Task objective → The full set of records must be set down verbatim.

Dataset records →
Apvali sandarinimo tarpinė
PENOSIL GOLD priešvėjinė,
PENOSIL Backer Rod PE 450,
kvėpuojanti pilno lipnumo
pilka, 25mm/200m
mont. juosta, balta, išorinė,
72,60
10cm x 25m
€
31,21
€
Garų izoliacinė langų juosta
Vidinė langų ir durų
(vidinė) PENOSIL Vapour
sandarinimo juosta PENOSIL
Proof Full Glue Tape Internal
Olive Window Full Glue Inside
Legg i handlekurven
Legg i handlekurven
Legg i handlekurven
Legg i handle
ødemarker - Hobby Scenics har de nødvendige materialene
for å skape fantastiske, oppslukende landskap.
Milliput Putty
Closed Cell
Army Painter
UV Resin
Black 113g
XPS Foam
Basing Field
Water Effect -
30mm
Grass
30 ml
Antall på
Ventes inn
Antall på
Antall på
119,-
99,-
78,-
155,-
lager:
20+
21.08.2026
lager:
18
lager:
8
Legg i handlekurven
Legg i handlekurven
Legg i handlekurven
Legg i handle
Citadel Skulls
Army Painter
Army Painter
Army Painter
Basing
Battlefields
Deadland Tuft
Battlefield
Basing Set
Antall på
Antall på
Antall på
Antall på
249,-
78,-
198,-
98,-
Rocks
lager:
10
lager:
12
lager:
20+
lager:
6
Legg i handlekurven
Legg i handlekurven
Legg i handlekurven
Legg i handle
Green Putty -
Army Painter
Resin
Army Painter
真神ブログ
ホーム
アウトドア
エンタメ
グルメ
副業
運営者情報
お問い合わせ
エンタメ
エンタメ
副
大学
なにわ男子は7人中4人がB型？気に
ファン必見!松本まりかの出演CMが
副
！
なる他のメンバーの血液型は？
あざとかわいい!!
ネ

Written response →
Apvali sandarinimo tarpinė
PENOSIL GOLD priešvėjinė,
PENOSIL Backer Rod PE 450,
kvėpuojanti pilno lipnumo
pilka, 25mm/200m
mont. juosta, balta, išorinė,
72,60
10cm x 25m
€
31,21
€
Garų izoliacinė langų juosta
Vidinė langų ir durų
(vidinė) PENOSIL Vapour
sandarinimo juosta PENOSIL
Proof Full Glue Tape Internal
Olive Window Full Glue Inside
Legg i handlekurven
Legg i handlekurven
Legg i handlekurven
Legg i handle
ødemarker - Hobby Scenics har de nødvendige materialene
for å skape fantastiske, oppslukende landskap.
Milliput Putty
Closed Cell
Army Painter
UV Resin
Black 113g
XPS Foam
Basing Field
Water Effect -
30mm
Grass
30 ml
Antall på
Ventes inn
Antall på
Antall på
119,-
99,-
78,-
155,-
lager:
20+
21.08.2026
lager:
18
lager:
8
Legg i handlekurven
Legg i handlekurven
Legg i handlekurven
Legg i handle
Citadel Skulls
Army Painter
Army Painter
Army Painter
Basing
Battlefields
Deadland Tuft
Battlefield
Basing Set
Antall på
Antall på
Antall på
Antall på
249,-
78,-
198,-
98,-
Rocks
lager:
10
lager:
12
lager:
20+
lager:
6
Legg i handlekurven
Legg i handlekurven
Legg i handlekurven
Legg i handle
Green Putty -
Army Painter
Resin
Army Painter
真神ブログ
ホーム
アウトドア
エンタメ
グルメ
副業
運営者情報
お問い合わせ
エンタメ
エンタメ
副
大学
なにわ男子は7人中4人がB型？気に
ファン必見!松本まりかの出演CMが
副
！
なる他のメンバーの血液型は？
あざとかわいい!!
ネ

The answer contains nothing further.